ARRÊT : REPUTE CONTRADICTOIRE

Prononcé publiquement le 09 juin 2017 puis prorogé au 30 Juin 2017, par mise à disposition de l'arrêt au greffe de la Cour, les parties en ayant été préalablement avisées dans les conditions prévues à l'article 450 alinéa 2 du code de procédure civile ;

Signé par Elizabeth POLLE-SENANEUCH, Président, et par Géraldine BONNEVILLE, Greffière auquel la minute de la décision a été remise par le magistrat signataire.

*************

FAITS, PROCEDURE ET PRETENTIONS DES PARTIES

Mme [L] [G], après trois mois d'interim a été embauchée par la banque CIC LYONNAISE DE BANQUE selon contrat à durée indéterminée, à compter du 1er mai 2001, en qualité de Chargée de clientèle, au statut de Technicien des métiers de la banque, niveau E.

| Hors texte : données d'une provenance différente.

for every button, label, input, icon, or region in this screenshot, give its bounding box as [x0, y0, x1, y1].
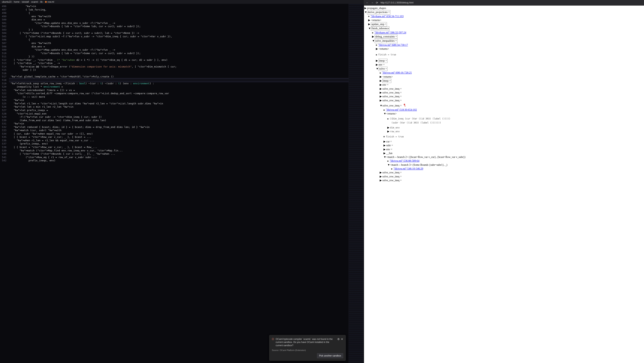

De 2006 à fin 2008, madame [L] a fait l'objet de plusieurs arrêts maladies, de mi-temps thérapeutiques et de mutations à l'agence de [Localité 4], puis à [Localité 5] et enfin en novembre 2008 à la direction du service des saisies de la Banque du CIC.

Au mois de mars 2009, Mme [L] a été désignée déléguée syndicale CGT sur le périmètre du secteur Rhône jusqu'en juin 2010, puis à compter du 15 décembre 2009, elle a été désignée, déléguée du personnel suppléante jusqu'en décembre 2012.

En septembre 2009, elle a été affectée aux fonctions de chargée de service clientèle, à l'agence de [Localité 6], puis elle a été mutée en dernier lieu à l'agence [Localité 7] en novembre 2012 comme conseiller accueil à la direction juridique.

Mme [L] travaillait, en raison d'un mi-temps thérapeutique pour 75,83 heures mensuelles avec un salaire brut de base de 1 052.83 euros.

Mme [L] a été nommée conseiller du salarié, depuis novembre 2012, sur la liste CGT.

Mme [L] et l'Union locale CGT de Villeurbanne ont saisi le conseil de prud'hommes de LYON le 4 juin 2010 en sollicitant un rappel de salaire et des indemnités pour harcèlement moral, discrimination et exécution déloyale.

Le 14 juin 2012, Madame [L] saisissait la formation de référé du conseil de prud'hommes afin d'obtenir la communication de documents intitulés journées comptables pour des périodes de travail de 2001 à 2011.

Par décision du 8 août 2012, le conseil de prud'hommes statuant en référé a fait droit partiellement à sa demande en ordonnant la production de documents pour les années 2008 à 2011 non prescrites.

Par jugement de départage du 20 mai 2014, le conseil de prud'hommes a :

- dit que Mme [L] n'a été victime d'aucun harcèlement moral, ni de discrimination syndicale,

- débouté Mme [L] de ses demandes indemnitaires à ce titre,

- débouté Mme [L] de sa demande de dommages et intérêts pour exécution déloyale du contrat de travail,

- condamné la société CIC à payer à Mme [L] la somme de 1.389,32 euros à titre de rappel de salaires pour heures supplémentaires (pour les années 2008 à 2011), outre la somme de 138,93 euros au titre des congés payés afférents,

- rejeté le surplus de la demande et de toutes autres demandes plus amples ou contraires,

- déclaré recevable l'intervention de l'Union locale CGT,

- débouté l'Union locale CGT de l'intégralité de ses demandes,

Mme [L] a interjeté appel le 27 mai 2014.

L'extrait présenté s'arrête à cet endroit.